Data records:
┄┄┄┄┄┄┄┄┄┄┄┄┄┄┄┄┄┄┄┄

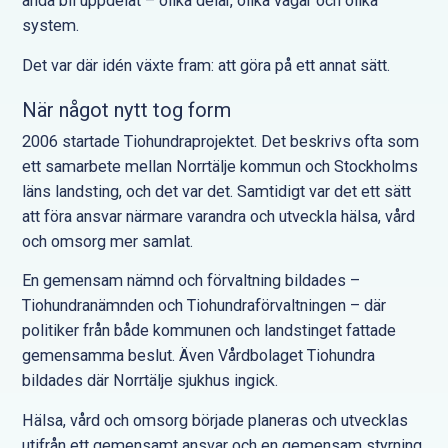
ändå bli uppdelat – olika delar, olika vägar och olika
system.
Det var där idén växte fram: att göra på ett annat sätt.
När något nytt tog form
2006 startade Tiohundraprojektet. Det beskrivs ofta som
ett samarbete mellan Norrtälje kommun och Stockholms
läns landsting, och det var det. Samtidigt var det ett sätt
att föra ansvar närmare varandra och utveckla hälsa, vård
och omsorg mer samlat.
En gemensam nämnd och förvaltning bildades –
Tiohundranämnden och Tiohundraförvaltningen – där
politiker från både kommunen och landstinget fattade
gemensamma beslut. Även Vårdbolaget Tiohundra
bildades där Norrtälje sjukhus ingick.
Hälsa, vård och omsorg började planeras och utvecklas
utifrån ett gemensamt ansvar och en gemensam styrning.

┄┄┄┄┄┄┄┄┄┄┄┄┄┄┄┄┄┄┄┄

Exercise requirements:
Please go through the data above and copy each line containing the word "bildades".

Answer below:
En gemensam nämnd och förvaltning bildades –
bildades där Norrtälje sjukhus ingick.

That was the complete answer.